De acordo com o ministro Gilmar Mendes, antes o STF mitigava a denúncia precisa nos crimes societários, contudo, esse entendimento vem sendo alterado na corte. O relator citou diversos precedentes que consideraram inadmissível a denúncia genérica para crimes societários.
"Assim, mesmo que nesses casos sejam de difícil descrição os pormenores das atividades e da responsabilidade de cada um dos denunciados, é fundamental que o mínimo descritivo dos atos ilícitos praticados esteja contido na denúncia para permitir o recebimento", explicou o ministro.
Os sócios administradores da editora foram acusados pelo Ministério Público pela suposta prática de crime contra a ordem tributária (artigo 1º, inciso I da Lei 8.137/90) por prestarem declarações falsas de faturamento ao Fisco, com o objetivo de reduzir o valor tributável.
Após a denúncia ser recebida pela Justiça Federal de São Paulo, a editora ingressou com Habeas Corpus no Tribunal Regional Federal da 3ª Região que manteve o recebimento. De acordo com o TRF-3, a denúncia descreve de forma adequada os fatos imputados aos acusados, com base em contrato social que os aponta como os responsáveis pela administração da empresa. "Ademais, tratando-se de delito de autoria coletiva, não se exige que a denúncia individualize minuciosamente a conduta de cada denunciado", afirmou a corte regional.

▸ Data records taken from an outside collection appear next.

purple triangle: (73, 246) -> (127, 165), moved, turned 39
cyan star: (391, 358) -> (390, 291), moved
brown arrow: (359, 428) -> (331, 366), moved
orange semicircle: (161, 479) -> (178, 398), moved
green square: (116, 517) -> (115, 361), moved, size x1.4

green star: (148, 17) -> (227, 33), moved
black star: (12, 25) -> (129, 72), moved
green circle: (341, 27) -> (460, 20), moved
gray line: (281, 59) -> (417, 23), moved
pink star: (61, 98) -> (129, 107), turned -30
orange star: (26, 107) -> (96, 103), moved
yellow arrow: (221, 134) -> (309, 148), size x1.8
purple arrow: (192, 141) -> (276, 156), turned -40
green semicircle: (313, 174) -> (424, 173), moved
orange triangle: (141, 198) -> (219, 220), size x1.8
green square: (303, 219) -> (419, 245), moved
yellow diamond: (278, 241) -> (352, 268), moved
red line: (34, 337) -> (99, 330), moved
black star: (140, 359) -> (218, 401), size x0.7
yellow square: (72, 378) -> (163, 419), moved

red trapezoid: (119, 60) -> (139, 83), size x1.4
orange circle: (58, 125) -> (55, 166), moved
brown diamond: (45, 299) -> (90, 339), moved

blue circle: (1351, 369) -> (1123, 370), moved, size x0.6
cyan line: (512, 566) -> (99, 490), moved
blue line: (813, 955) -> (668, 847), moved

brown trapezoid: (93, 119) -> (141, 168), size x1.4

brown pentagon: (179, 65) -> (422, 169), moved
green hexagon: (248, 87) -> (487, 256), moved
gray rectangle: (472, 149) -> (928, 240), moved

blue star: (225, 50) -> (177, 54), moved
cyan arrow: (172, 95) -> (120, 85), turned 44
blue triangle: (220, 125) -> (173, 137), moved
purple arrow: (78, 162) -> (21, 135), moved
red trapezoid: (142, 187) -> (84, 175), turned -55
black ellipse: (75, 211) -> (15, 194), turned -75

Representada pelo advogado Alberto Zacharias Toron, do Toron, Torihara e Szafir Advogados, a editora tentou ainda anular a decisão no Superior Tribunal de Justiça, que também negou o pedido de Habeas Corpus por considerar suficiente a descrição dos crimes apontadas na denúncia.
O STJ considerou também a jurisprudência da corte, no sentido de que, "nos crimes societários, não se exige a descrição individualizada da conduta de cada acusado, bastando a narrativa do fato delituoso e a indicação da suposta participação do agente, possibilitando-se o exercício da ampla defesa".
A defesa da empresa ingressou então com HC no Supremo Tribunal Federal. No pedido, Toron alegou constrangimento ilegal, tendo em vista a falta de pressupostos mínimos da denúncia. Segundo o advogado, a denúncia é genérica contra todos os sócios com alegados poderes de gerência.
Considerando o novo entendimento do STF, o ministro Gilmar Mendes determinou a extinção da ação penal. Em sua decisão, o ministro explicou que em matéria de crimes societários, a denúncia deve expor, de modo suficiente e adequado, a conduta atribuível a cada um dos agentes, de modo que seja possível identificar o papel desempenhado pelos denunciados na empresa.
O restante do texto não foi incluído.